### Exercise description
Entries follow. Return each line that contains the word "คานาเอะร".

[Data supplied Boundary: Start]

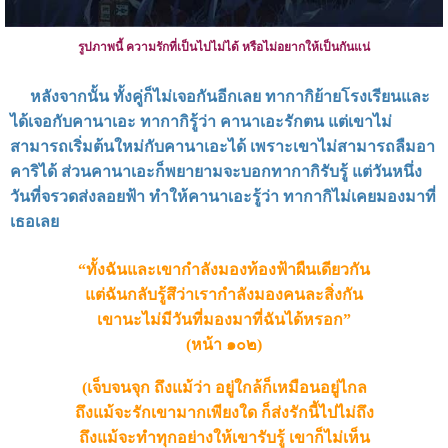
รูปภาพนี้ ความรักที่เป็นไปไม่ได้ หรือไม่อยากให้เป็นกันแน่
หลังจากนั้น ทั้งคู่ก็ไม่เจอกันอีกเลย ทากากิย้ายโรงเรียนและ
ได้เจอกับคานาเอะ ทากากิรู้ว่า คานาเอะรักตน แต่เขาไม่
สามารถเริ่มต้นใหม่กับคานาเอะได้ เพราะเขาไม่สามารถลืมอา
คาริได้ ส่วนคานาเอะก็พยายามจะบอกทากากิรับรู้ แต่วันหนึ่ง
วันที่จรวดส่งลอยฟ้า ทำให้คานาเอะรู้ว่า ทากากิไม่เคยมองมาที่
เธอเลย
“ทั้งฉันและเขากำลังมองท้องฟ้าผืนเดียวกัน
แต่ฉันกลับรู้สึว่าเรากำลังมองคนละสิ่งกัน
เขานะไม่มีวันที่มองมาที่ฉันได้หรอก”
(หน้า ๑๐๒)
(เจ็บจนจุก ถึงแม้ว่า อยู่ใกล้ก็เหมือนอยู่ไกล
ถึงแม้จะรักเขามากเพียงใด ก็ส่งรักนี้ไปไม่ถึง
ถึงแม้จะทำทุกอย่างให้เขารับรู้ เขาก็ไม่เห็น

[Data supplied Boundary: End]

### Response to the task
ได้เจอกับคานาเอะ ทากากิรู้ว่า คานาเอะรักตน แต่เขาไม่
วันที่จรวดส่งลอยฟ้า ทำให้คานาเอะรู้ว่า ทากากิไม่เคยมองมาที่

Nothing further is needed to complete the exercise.